The Woman They Told Her Not to Touch
In February 1813, Elizabeth Fry walked through the iron gates of London's Newgate Prison and into a scene that made seasoned guards flinch. Three hundred women and their children were crammed into two rooms, sleeping on bare stone without bedding, many half-clothed and sick. Respectable society had written them off. Fellow reformers warned Fry to stay away — these women were beyond help, and besides, a proper Quaker mother of eleven had no business in such a place.

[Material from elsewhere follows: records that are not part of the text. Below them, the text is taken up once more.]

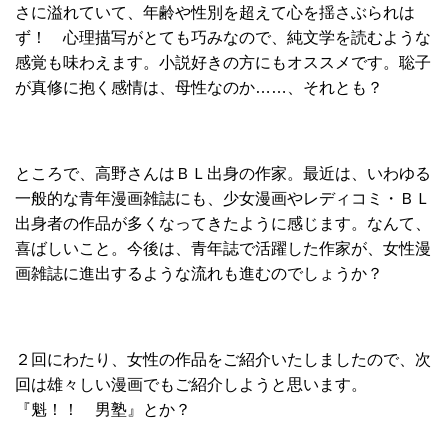
さに溢れていて、年齢や性別を超えて心を揺さぶられは
ず！ 心理描写がとても巧みなので、純文学を読むような
感覚も味わえます。小説好きの方にもオススメです。聡子
が真修に抱く感情は、母性なのか……、それとも？
ところで、高野さんはＢＬ出身の作家。最近は、いわゆる
一般的な青年漫画雑誌にも、少女漫画やレディコミ・ＢＬ
出身者の作品が多くなってきたように感じます。なんて、
喜ばしいこと。今後は、青年誌で活躍した作家が、女性漫
画雑誌に進出するような流れも進むのでしょうか？
２回にわたり、女性の作品をご紹介いたしましたので、次
回は雄々しい漫画でもご紹介しようと思います。
『魁！！ 男塾』とか？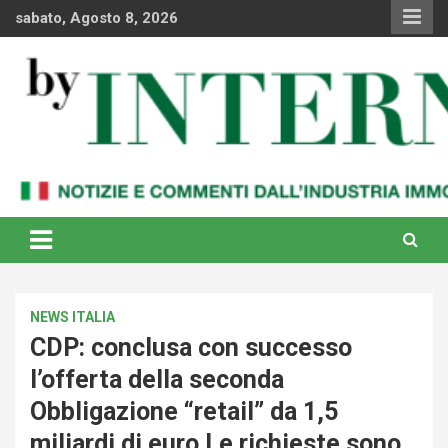
Skip
sabato, Agosto 8, 2026
to
content
Notizie e commenti dal industria immobiliare italiana e
By Internews
internazionale
NEWS ITALIA
CDP: conclusa con successo
l’offerta della seconda
Obbligazione “retail” da 1,5
miliardi di euro Le richieste sono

Fry went anyway. She sat on the filthy floor and read Scripture aloud. She looked women in the eye who had not been looked at with dignity in years. She organized a school for the children, provided clean clothing, and advocated before Parliament for humane treatment. Critics called her efforts inappropriate and her presence in the prison improper. She answered simply that no rule of decorum should prevent a human being from receiving mercy.
When Jesus laid His hands on a woman bent double for eighteen years in that synagogue, the religious leader sputtered about Sabbath rules. But the Almighty had not come to honor a calendar — He came to honor a daughter. Jesus saw past every regulation to a woman who had been overlooked for nearly two decades and declared her free.
Sometimes the most sacred thing we can do is ignore the voices that say, "Not here, not now, not her," and offer the dignity that God intended all along.